GE, Thank you for your words of wisdom!!!! I'm preparing nine boxes of coleus cuttings to share(see my thread in this forum) and would love to do a tenth box for you with some of my well-rooted cuttings if you'd like. Send me a Dmail with your address and your color or leaf, type preferences. I can't push the river and overwinter all the coleus I had planned to...so... how about it?
WOW I just love DG'ers. A few of you have stepped up with great advise and cuttings of your own to share.
I appreciate the gestures more than I can say.
I cut 8 from coleus in the garden that still hadnt been frosted. I really dont have the room this year since I removed the bathtub and made a shower out of the space.
Its funny how 2 months time in the house, and a bug disaster will shift my favorits and I let 2 plants go to plant heaven from the 10 I had grown from late Aug.
Thanks coleup but I will take a pass.
I'm having such a problem this year with some kind of inch worms. I've never had these on my coleus before! I've sprayed with insecticidial soap but it doesn't seem to be phasing them. I'm hesitant to spray with anything stronger. Any ideas on what sprays will kill the catepillars but not hurt the coleus?
The exact thing is happening to all of my cuttings. Every day I notice more and more of the plant missing. I am rooting in water, not soil so I am sure it is not coming from the soil.
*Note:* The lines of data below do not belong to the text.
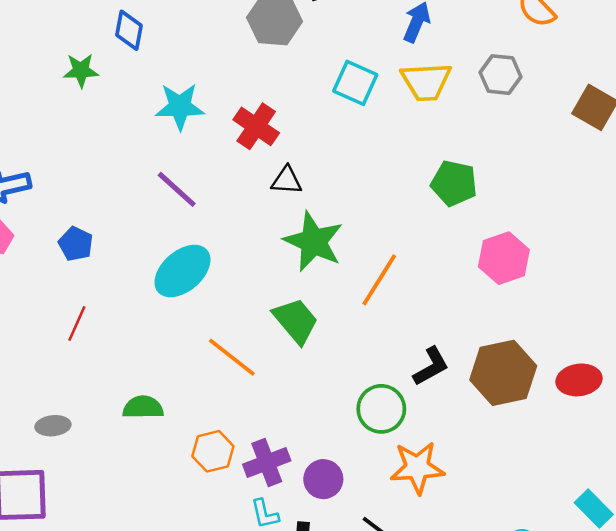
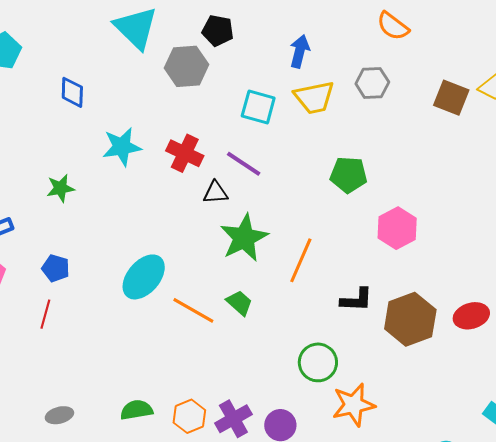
green star: (81, 70) -> (60, 188), moved
purple line: (177, 189) -> (244, 164), moved
green star: (313, 242) -> (244, 238), turned 30
green trapezoid: (296, 321) -> (239, 303), size x0.7
red line: (77, 324) -> (45, 314), moved
orange line: (232, 357) -> (193, 310), moved
black L-shape: (431, 366) -> (356, 300), moved, turned 40
green semicircle: (143, 407) -> (136, 410), moved

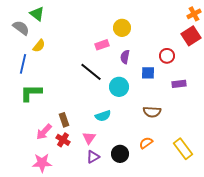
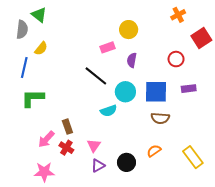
orange cross: (194, 14) -> (178, 15), moved
gray semicircle: (21, 28) -> (22, 30), turned 60
blue square: (148, 73) -> (156, 92), moved, size x1.6
cyan semicircle: (103, 116) -> (109, 111), moved

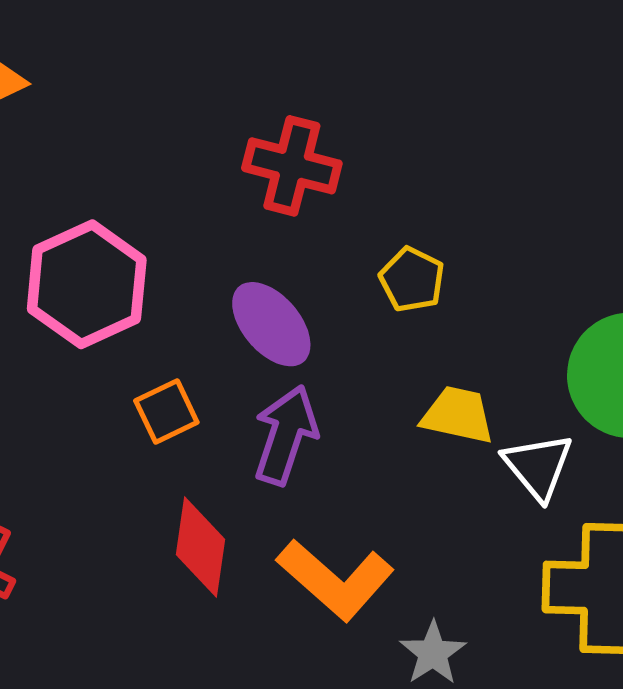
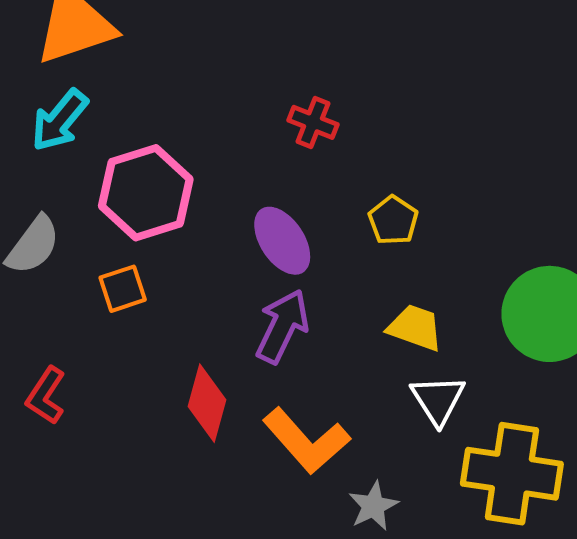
red cross: (292, 166) -> (313, 122), size x0.7
orange square: (166, 411) -> (123, 289), moved
white triangle: (538, 466) -> (438, 400), moved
I have been through the sneaky inch worms and it's not that.I have done the insecticidal soap and soaked them for an hour only to find more of the cuttings eaten the next day.Now under strong light , I see little flies the size of gnats only lighter in color I think it's whiteflies but there are only a few of these bugs , maybe 5 ? I thought white flies infested plants .
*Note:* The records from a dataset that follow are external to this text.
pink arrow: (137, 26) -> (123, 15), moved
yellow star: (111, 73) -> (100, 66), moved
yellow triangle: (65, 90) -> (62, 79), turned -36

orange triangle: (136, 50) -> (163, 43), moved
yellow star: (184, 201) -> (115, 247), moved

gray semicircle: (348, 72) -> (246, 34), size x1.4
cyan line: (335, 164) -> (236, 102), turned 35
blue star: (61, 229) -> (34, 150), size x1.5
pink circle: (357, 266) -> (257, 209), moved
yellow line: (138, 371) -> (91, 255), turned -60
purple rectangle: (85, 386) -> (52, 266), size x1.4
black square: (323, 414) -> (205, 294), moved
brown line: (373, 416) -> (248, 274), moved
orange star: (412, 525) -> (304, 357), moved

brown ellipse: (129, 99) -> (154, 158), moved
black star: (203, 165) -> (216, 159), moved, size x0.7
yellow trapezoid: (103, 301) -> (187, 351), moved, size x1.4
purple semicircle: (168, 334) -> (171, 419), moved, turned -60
So what sprays has anyone used successfully on coleus, that doesn't kill them and doesn't leave spots? (Other than insecticidial soap.) I think I need something stronger but I don't know which ones are safe.
I don't use sprays because I don't have the serious eating pests that others on this thread have had. I do wash cuttings by submerging them in warm, sudsy water for an hour in the high hopes that if any critters are there they don't know how to do the backstroke.
You might want to write to Rosy Dawn and ask their advice.
I use Schultz Garden Safe Insecticidal Soap and really like it. It kills insects on contact and doesn't have any odor. I brought in my Coleus from outside and drenched the foliage with it and there is absolutely no damage to the leaves at all.
did you ever find out what bug it was? i was inspecting my coleus under lights last night and found chewed leaves. and then I found a cabbage moth caterpillar hiding... i woudn't have found him if i hadn't inspected very carefully. i was looking for some kind of bug!
Stinkbugs don't chew, so they can't be leaving holes. If you got close enough to look, you'd see that they come complete with a "straw" that is used to pierce the plant (usually stems) to play vampire on your plant. Earwigs are a good suspect -- and hey -- what about slugs? They are nocturnal and will go down under debris. under the pot, and alongside the dry soil gap between pot and soil to hide.
Earwigs. I put the pot and all outside for the winter.The problem stopped.
I am also done with bringing cuttings inside.
Too much to manage for me these days.I will ramp up my coleus budget and buy what I need.
I am in that heavenly Zone 10 now and will overwinter enough to send cuttings in the early spring.
Today I'm transplanting heirloom tomato plants I grew from a basket of mixed tiny tomatoes I got at Fairchild gardens plant and food sale.
I am convinced that the damage to the coleus and sweet potato vines were the result of sap from the overhead oak tree. The inground plants that are there are mostly strap leaves (irises, day lilies) or early bloomers like peonies and clematis that are not noticeably affected. The caladiums don't seem to be affected and the begonias have such big leaves that it is not obvious.
Hint: if you're going to move containers, water them AFTER you move them.